Sadr, ülkenin içişlerine karışmasını istediği İran’la olağan olarak düşman değil. Yeterli ilgilere sahip İran’la. Hatta Temmuz 2003’te Sadr hareketinin Mehdi Ordusu’nun kurulması için İran askeri dayanak vermişti. İran, büyük bir Şii içi çatışmaya yol açmadıkça, Sadr ayaklanmasının devam etmesine yahut amaçlarına ulaşma gayretine karşı çıkmayacak elbette. İran, ülkedeki çıkarlarını korumak için Sadr’a güvenmek, Sadr’ın İran-Irak bağlarının geleceğine ait vizyonunu kabul etmek zorunda kalabilir. Sadr da aslına bakarsan İran’ı kışkırtarak kendisini amaç almaya zorlamaktan kaçınarak Şii içi büyük bir çatışmadan mümkün olduğunca uzaklaşmaya çalışıyor.

Irak’ı bekleyen ne?

Irak yargısı Sadr’ın parlamentoyu feshetme talebini reddederse, bu, Sadr’ın muhaliflerine halk baskısını arttıracak. Fakat Sadr’ın talepleri doğrultusunda meclisi feshetme sonucu çıkarsa bu yargıyı Sadr ayaklanmasının bir kesimi haline getirecek. Değişim terslerinin maksadı olan bir yargı durumuna düşecek şüphesiz.

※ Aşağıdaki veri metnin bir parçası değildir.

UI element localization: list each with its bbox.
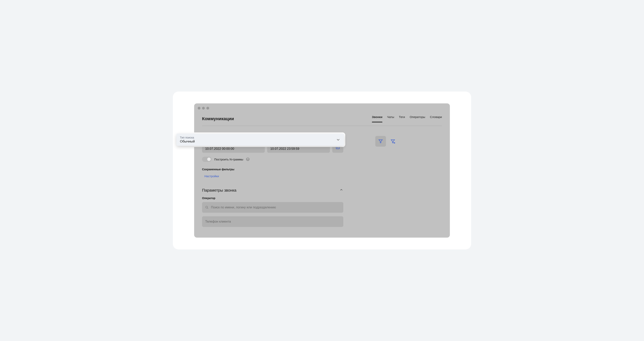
tab-tags[interactable]: Теги: [399, 115, 405, 122]
filter-clear-icon: [390, 139, 395, 144]
page-background: Коммуникации Звонки Чаты Теги Операторы …: [173, 92, 471, 250]
page-header: Коммуникации Звонки Чаты Теги Операторы …: [202, 115, 442, 126]
svg-rect-9: [338, 148, 338, 148]
saved-filters-label: Сохраненные фильтры: [202, 168, 343, 171]
clear-filter-button[interactable]: [388, 136, 398, 146]
tab-operators[interactable]: Операторы: [410, 115, 425, 122]
svg-line-11: [207, 208, 208, 208]
svg-marker-0: [379, 140, 382, 143]
date-end-value: 10.07.2022 23:59:59: [270, 147, 327, 150]
ngram-label: Построить N-граммы: [214, 158, 243, 161]
window-dot-close[interactable]: [198, 107, 200, 110]
window-dot-minimize[interactable]: [202, 107, 205, 110]
tab-bar: Звонки Чаты Теги Операторы Словари: [372, 115, 442, 122]
search-type-value: Обычный: [180, 140, 195, 144]
page-title: Коммуникации: [202, 116, 234, 121]
operator-label: Оператор: [202, 196, 343, 200]
filter-buttons: [375, 136, 398, 146]
svg-point-10: [206, 206, 208, 208]
filter-button[interactable]: [375, 136, 386, 146]
client-phone-input[interactable]: [205, 220, 340, 224]
chevron-up-icon: [339, 188, 343, 192]
operator-search-box[interactable]: [202, 202, 343, 213]
tab-dictionaries[interactable]: Словари: [430, 115, 442, 122]
collapse-button[interactable]: [339, 188, 343, 192]
help-icon[interactable]: ?: [246, 158, 250, 161]
search-type-label: Тип поиска: [180, 136, 195, 139]
browser-window: Коммуникации Звонки Чаты Теги Операторы …: [194, 104, 450, 238]
search-type-dropdown[interactable]: Тип поиска Обычный: [176, 134, 344, 146]
filter-icon: [378, 139, 383, 144]
date-start-value: 10.07.2022 00:00:00: [205, 147, 262, 150]
tab-chats[interactable]: Чаты: [387, 115, 394, 122]
client-phone-box[interactable]: [202, 216, 343, 227]
operator-search-input[interactable]: [211, 206, 340, 209]
chevron-down-icon: [336, 137, 340, 142]
settings-link[interactable]: Настройки: [204, 174, 219, 178]
window-dot-maximize[interactable]: [206, 107, 209, 110]
svg-rect-4: [336, 146, 340, 149]
tab-calls[interactable]: Звонки: [372, 115, 382, 122]
content-area: Коммуникации Звонки Чаты Теги Операторы …: [194, 113, 450, 227]
toggle-knob: [207, 157, 211, 161]
ngram-row: Построить N-граммы ?: [202, 157, 343, 162]
svg-rect-8: [337, 148, 338, 148]
call-params-title: Параметры звонка: [202, 188, 236, 192]
window-titlebar: [194, 104, 450, 113]
call-params-header: Параметры звонка: [202, 188, 343, 192]
ngram-toggle[interactable]: [202, 157, 212, 162]
search-icon: [205, 206, 208, 209]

Ancak asıl sorun Irak’a ABD ile müttefiklerince dayatılan anayasa ile siyasi sistemden kaynaklanıyor. Bu siyasi sistem mezhep kavgalarını, etnik parçalamayı sav edildiğini aksine arttıracak bir içeriğe sahip. Bu anayasada, bu siyasi sistemden kurtulamaması halinde, Kürt bölgeleri merkezden kopan Irak, Şii ile Sünniler içinde ikiye bölünebilir.

Bu niçinle Sadr hakikaten son talih.

Umarım bu bahtı güzel kulanır Irak halkı.